Washington University's most entertaining production of Alice in Bed is nicely acted, handsomely designed and skillfully directed. Leah Frattalone, in the strenuous and demanding role of Alice, makes her interesting, lovable, pitiful and occasionally frustrating. Andrew Richards does that wonderful actor's trick of pulling Henry James Sr. out of a hat apparently fully developed and three-dimensional. Bill Whitney's Henry James is a fussy, sometimes loving, rather effeminate fellow, not nearly as dignified as the Master would have preferred to seem. Stephen Sislen stepped in at the last moment to turn in an excellent performance as a young cat burglar who has the bad luck to enter Alice's room.

Andrea Urice has directed Alice in Bed with a discriminating eye for the dramatic possibilities of a play that could easily become dull literary trivia in less skilled hands. Her casting shows the crucial ability to assign roles to student actors in which they can excel, and her motivational skills got them to do just that. Bonnie Kruger's costume design is imaginative and fun -- as it almost always is; so is Leland Orvis' set. Undergraduates Jaclyn Pryor and Peter Gilchrist supply stimulating, imaginative sound and lighting, respectively.

-- Harry Weber

By Edward Albee
West End Players Guild

Director Amy Allen and scenic artist Luke Cano shrewdly chose shades of gray for their set for the West End Players Guild production of Edward Albee's A Delicate Balance. Placed in the quite ordinary living room of retired businessman Tobias and his wife, Agnes, in a wealthy New York suburb, the play soon floats to a surreal plane on its lengthy, convoluted soliloquies and on the sudden appearance of Tobias and Agnes' friends Edna and Harry, who have been driven from their home by a nameless fear. Albee's work shudders with the angst and anomie that fill much midcentury literature, drama and film.
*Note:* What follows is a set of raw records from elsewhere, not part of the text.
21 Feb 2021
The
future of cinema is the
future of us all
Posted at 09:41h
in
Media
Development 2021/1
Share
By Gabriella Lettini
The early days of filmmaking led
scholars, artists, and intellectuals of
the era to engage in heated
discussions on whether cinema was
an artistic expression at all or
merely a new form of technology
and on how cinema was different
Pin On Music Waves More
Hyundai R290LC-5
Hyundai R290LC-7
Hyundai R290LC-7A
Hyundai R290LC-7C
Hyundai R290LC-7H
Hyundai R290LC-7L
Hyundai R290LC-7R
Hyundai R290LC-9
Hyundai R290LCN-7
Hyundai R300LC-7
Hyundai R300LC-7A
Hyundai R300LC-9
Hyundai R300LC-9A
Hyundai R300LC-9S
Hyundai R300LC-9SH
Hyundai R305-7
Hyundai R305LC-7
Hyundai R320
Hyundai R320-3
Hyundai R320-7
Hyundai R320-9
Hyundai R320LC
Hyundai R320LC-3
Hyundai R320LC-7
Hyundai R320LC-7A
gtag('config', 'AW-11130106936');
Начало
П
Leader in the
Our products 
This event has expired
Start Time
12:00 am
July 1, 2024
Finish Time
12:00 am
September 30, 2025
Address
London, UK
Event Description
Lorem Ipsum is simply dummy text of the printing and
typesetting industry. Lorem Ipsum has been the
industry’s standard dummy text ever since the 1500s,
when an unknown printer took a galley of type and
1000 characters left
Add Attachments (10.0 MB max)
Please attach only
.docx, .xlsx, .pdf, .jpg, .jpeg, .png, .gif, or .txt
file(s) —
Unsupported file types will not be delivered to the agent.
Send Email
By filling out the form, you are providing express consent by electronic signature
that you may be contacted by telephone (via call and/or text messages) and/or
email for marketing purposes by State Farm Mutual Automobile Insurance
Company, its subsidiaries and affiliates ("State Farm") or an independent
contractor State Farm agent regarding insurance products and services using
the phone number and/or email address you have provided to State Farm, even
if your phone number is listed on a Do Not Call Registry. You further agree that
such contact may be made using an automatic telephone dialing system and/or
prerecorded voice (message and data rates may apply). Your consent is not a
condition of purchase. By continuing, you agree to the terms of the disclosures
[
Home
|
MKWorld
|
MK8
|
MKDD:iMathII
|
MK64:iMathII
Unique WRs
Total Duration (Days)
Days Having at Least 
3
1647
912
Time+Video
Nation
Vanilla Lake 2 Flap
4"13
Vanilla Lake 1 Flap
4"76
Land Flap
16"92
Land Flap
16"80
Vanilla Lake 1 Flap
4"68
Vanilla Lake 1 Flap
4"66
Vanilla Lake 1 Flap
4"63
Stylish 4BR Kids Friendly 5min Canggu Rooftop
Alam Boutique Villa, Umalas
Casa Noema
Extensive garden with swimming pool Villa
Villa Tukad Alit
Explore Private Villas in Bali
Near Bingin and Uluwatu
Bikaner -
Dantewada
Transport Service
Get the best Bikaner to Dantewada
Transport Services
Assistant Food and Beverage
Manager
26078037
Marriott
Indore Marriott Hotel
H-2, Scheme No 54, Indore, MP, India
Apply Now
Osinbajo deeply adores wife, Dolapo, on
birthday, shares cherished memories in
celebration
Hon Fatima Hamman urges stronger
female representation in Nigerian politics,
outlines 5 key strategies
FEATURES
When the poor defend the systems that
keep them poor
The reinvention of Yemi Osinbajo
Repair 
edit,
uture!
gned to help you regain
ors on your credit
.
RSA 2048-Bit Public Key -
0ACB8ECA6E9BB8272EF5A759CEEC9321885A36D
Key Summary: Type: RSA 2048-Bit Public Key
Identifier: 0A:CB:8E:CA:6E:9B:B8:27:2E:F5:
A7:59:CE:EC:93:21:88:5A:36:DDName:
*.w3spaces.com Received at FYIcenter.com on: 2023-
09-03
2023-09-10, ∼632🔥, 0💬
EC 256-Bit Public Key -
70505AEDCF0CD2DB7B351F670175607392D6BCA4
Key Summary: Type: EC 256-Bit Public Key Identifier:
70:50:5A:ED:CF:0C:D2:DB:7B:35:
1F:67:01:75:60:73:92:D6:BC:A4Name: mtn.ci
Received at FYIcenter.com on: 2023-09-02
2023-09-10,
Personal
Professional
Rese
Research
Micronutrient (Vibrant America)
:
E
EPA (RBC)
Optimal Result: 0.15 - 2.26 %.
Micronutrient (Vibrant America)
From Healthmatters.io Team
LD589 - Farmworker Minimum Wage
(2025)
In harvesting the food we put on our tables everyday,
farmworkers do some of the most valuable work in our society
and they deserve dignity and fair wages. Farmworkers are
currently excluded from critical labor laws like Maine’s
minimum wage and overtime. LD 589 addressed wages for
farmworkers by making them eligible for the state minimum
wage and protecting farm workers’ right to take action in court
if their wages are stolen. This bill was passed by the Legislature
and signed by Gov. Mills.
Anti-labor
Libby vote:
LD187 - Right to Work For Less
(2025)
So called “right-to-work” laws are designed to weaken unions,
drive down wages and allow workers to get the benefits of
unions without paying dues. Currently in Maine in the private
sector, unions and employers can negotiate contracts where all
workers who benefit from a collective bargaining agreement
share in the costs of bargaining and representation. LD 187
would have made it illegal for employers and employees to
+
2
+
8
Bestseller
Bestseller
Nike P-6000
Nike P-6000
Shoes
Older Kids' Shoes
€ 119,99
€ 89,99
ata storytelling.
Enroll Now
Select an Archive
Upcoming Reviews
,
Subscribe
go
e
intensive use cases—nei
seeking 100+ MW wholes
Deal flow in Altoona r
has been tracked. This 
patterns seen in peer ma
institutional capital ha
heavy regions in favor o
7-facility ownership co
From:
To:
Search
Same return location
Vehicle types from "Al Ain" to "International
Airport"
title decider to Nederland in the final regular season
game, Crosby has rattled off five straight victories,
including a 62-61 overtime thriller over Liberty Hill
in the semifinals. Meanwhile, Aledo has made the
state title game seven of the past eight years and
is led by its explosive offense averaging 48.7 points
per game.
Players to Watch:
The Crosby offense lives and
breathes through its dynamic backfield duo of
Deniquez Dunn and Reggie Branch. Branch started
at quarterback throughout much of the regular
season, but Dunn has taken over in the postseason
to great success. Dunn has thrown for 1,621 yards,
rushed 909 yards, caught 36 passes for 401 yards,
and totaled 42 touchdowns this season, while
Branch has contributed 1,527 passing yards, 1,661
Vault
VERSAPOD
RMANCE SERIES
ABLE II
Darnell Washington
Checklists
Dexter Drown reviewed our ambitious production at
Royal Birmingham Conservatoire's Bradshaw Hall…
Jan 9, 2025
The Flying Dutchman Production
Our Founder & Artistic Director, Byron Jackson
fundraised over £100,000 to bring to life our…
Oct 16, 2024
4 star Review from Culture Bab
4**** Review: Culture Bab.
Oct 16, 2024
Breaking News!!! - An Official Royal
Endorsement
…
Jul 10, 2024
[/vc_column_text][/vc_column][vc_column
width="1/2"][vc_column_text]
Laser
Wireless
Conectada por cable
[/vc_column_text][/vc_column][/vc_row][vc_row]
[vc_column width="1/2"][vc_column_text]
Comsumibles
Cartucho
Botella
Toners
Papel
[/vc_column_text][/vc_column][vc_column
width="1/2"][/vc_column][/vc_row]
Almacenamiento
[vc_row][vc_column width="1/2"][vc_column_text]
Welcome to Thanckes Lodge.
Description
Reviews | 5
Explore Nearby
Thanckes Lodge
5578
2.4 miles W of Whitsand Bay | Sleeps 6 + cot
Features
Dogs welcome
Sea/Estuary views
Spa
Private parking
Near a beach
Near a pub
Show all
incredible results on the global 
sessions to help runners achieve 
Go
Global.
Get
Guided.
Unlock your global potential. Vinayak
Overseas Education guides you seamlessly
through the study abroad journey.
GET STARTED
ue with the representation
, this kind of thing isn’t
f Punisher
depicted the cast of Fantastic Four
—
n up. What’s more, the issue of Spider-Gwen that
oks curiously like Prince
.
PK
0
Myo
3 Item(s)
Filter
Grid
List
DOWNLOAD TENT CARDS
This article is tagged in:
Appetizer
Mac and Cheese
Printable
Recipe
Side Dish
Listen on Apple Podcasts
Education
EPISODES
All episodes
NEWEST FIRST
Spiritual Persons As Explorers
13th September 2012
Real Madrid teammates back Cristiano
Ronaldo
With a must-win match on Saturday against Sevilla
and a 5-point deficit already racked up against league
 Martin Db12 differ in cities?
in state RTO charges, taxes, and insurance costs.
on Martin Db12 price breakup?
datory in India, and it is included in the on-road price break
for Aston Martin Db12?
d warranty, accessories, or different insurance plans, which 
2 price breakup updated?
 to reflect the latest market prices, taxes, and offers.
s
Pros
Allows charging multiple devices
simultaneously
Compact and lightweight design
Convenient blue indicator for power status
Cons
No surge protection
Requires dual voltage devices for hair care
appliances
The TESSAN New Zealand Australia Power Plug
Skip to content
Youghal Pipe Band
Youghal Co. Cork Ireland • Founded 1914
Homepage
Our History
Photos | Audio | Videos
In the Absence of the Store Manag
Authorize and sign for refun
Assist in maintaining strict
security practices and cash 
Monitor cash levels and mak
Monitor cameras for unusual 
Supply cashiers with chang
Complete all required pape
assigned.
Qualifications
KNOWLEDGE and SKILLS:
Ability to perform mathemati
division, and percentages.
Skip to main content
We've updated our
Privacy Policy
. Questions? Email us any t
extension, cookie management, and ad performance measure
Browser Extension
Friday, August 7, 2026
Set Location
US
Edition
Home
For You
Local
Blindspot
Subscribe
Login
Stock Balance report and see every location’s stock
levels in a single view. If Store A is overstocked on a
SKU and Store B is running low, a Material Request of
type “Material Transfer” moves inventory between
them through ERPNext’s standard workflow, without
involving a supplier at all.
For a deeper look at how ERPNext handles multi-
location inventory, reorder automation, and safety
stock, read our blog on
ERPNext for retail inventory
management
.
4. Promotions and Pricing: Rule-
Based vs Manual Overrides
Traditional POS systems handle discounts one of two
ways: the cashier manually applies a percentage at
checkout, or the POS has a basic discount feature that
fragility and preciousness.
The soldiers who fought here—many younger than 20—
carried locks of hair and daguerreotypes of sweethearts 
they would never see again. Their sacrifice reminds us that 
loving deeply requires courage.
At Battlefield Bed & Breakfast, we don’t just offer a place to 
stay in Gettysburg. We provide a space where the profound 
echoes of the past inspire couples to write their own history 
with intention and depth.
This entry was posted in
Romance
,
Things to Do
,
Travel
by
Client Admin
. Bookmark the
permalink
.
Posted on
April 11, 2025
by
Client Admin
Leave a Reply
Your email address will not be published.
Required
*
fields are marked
An acquaintance who acted under Albee's direction in one of his plays reported that during rehearsals the playwright paced the back of the theater, rarely glancing at the stage. He cared most about how the play sounded. Especially in A Delicate Balance, the music of the words makes the play flow. Agnes' alcoholic sister Claire gets the occasional line that sparkles with the brilliant wit Albee laces throughout Who's Afraid of Virginia Woolf?, and Eleanor Mullin handles those lines with exactness and verve. Patty Junge, as daughter Julia, drives dramatic moments with blunt directness. The burden of Albee's language falls on the Agnes and Tobias of Dorothy Davis and Barry Hyatt. It demands absolute and precise command of the lines. When they have that command, Davis and Hyatt show a true ear for Albee's music. When they lack it, as happened sometimes last weekend, the work goes flat.